With the scaffolding in place, all that’s left to do is pit them in a series of scrapes that showcase each character’s brutal skillset and distinctive finishing move against a techno-heavy soundtrack that turned your local theatre into a rave for 90 minutes and change.

Does this make Mortal Kombat ’95 a good movie? Depends on your definition, of course, but it’s certainly an effective one, and even better an enthusiastic one. One senses Anderson’s glee at working in a bigger, brighter sandbox with shinier toys at his disposal. Even if it soft-pedals the gore that made the arcade game so notorious, everything works in concert – the fight choreography, the commitment of the actors and stunt players, that slammin’ soundtrack – to make the viewer of Mortal Kombat ’95 closer to player than observer.   

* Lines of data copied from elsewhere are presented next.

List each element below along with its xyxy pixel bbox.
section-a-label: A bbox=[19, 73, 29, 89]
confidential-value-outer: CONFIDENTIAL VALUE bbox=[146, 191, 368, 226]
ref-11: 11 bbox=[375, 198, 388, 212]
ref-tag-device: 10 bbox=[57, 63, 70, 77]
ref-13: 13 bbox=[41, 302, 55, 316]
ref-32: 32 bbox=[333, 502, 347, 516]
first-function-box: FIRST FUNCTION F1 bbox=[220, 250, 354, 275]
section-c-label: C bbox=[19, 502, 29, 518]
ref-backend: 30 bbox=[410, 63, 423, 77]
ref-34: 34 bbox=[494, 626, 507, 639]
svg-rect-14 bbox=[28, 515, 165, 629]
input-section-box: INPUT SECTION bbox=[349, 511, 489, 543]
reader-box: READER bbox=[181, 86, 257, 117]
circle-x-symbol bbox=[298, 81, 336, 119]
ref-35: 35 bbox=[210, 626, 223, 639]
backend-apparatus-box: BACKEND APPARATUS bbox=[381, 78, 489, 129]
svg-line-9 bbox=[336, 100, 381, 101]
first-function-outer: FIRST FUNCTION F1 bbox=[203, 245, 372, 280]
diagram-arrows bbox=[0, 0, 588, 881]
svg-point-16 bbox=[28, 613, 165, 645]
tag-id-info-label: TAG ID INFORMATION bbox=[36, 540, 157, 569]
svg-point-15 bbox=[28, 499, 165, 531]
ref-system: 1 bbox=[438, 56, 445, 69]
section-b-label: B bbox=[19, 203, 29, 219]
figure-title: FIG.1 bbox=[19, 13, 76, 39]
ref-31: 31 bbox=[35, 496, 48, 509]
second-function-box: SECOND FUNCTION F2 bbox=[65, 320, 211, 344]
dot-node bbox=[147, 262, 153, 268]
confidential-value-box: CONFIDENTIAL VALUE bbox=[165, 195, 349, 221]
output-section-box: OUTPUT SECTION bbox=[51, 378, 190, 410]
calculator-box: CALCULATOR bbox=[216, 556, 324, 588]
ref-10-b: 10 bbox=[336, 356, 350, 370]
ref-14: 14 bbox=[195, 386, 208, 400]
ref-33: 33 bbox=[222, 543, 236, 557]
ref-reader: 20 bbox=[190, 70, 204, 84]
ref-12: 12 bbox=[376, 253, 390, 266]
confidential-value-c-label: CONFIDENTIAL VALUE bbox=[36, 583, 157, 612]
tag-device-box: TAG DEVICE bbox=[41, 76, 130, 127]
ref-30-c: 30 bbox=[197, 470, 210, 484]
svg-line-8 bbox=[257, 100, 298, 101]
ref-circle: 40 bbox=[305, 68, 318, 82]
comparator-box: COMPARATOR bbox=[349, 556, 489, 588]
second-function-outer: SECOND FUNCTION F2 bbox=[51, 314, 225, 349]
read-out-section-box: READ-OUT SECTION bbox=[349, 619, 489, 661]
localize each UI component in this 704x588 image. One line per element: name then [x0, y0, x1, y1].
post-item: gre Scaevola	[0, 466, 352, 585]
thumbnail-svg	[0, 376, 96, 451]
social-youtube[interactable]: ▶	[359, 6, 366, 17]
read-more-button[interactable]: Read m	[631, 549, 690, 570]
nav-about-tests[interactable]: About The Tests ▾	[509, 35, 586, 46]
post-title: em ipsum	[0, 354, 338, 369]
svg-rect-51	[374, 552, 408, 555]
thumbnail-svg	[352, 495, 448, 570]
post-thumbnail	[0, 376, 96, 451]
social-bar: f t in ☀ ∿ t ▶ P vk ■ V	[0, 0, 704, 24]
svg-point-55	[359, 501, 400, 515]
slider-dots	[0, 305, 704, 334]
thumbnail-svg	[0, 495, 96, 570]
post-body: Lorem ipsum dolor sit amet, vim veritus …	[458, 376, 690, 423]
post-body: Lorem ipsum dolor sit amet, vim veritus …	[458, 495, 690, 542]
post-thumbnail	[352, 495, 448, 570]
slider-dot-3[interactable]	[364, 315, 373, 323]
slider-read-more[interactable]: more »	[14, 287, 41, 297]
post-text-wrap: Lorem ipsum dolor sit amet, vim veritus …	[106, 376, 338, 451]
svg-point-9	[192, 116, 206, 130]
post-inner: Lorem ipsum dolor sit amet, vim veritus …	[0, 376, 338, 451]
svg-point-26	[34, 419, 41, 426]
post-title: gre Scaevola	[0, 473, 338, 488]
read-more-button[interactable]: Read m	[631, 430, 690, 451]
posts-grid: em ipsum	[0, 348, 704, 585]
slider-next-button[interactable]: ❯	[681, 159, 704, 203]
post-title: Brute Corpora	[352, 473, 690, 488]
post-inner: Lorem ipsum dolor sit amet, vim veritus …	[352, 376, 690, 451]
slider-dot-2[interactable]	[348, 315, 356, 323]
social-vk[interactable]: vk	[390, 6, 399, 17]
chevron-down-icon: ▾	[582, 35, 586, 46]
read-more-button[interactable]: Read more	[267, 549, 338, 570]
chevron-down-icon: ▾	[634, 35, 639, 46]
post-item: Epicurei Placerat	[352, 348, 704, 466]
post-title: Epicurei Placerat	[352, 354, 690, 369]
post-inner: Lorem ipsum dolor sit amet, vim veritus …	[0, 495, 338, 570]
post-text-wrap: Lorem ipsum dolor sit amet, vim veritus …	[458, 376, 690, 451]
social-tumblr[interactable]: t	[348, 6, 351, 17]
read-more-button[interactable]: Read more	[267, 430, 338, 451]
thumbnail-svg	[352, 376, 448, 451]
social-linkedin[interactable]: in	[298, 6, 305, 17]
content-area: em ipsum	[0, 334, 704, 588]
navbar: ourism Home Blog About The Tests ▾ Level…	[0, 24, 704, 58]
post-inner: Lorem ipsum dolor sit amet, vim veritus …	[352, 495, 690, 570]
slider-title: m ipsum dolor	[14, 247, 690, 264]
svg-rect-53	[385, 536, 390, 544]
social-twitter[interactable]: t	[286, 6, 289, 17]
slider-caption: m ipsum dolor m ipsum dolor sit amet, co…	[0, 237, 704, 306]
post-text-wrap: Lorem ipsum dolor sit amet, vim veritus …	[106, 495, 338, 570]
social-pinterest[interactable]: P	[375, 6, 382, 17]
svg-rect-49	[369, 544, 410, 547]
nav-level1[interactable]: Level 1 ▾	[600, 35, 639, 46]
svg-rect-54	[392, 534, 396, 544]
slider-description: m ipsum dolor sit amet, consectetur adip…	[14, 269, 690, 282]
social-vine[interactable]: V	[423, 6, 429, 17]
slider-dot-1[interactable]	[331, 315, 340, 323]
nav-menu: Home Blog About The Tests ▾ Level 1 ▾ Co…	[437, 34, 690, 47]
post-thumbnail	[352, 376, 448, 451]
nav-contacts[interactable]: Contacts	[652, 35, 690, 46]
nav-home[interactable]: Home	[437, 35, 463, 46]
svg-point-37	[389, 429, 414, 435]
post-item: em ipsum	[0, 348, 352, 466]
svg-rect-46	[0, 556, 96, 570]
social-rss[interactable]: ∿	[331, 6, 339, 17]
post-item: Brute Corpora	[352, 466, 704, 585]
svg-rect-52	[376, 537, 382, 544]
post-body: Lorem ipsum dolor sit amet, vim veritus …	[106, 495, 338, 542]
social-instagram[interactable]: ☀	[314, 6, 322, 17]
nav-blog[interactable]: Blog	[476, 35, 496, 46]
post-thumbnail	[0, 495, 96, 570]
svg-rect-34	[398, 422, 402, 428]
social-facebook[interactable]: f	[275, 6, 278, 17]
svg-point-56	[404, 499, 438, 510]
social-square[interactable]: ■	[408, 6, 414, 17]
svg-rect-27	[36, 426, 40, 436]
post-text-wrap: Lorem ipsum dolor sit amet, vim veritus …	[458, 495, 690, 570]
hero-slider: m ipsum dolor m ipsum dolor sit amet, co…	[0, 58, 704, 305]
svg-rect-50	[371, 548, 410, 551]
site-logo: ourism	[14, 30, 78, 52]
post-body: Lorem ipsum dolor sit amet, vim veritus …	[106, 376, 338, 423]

Of course, this could well be the nostalgia talking, and I’m sure that’s a sentiment echoed by many a Mortal Kombat fan. After all, I’m a card-carrying member of Generation X who pumped coin after coin into the arcade game during coffee-and-cigarette breaks from my McJob – one of my mainstay memories of the ‘90s is finally taking down Goro after months of ascending through the MK ranks – and who happily laid down a few more of those coins to catch the game’s carnage on the big screen.

Maybe more than a yearning for yesteryear, that’s the key to Mortal Kombat ‘95’s enduring appeal. The 2021 MK was designed like a console game – a total-concentration immersion into the world and its inhabitants. Anderson’s was designed like an arcade game – an adrenaline-rush diversion.

Mortal Kombat (1995)” is streaming on HBO Max.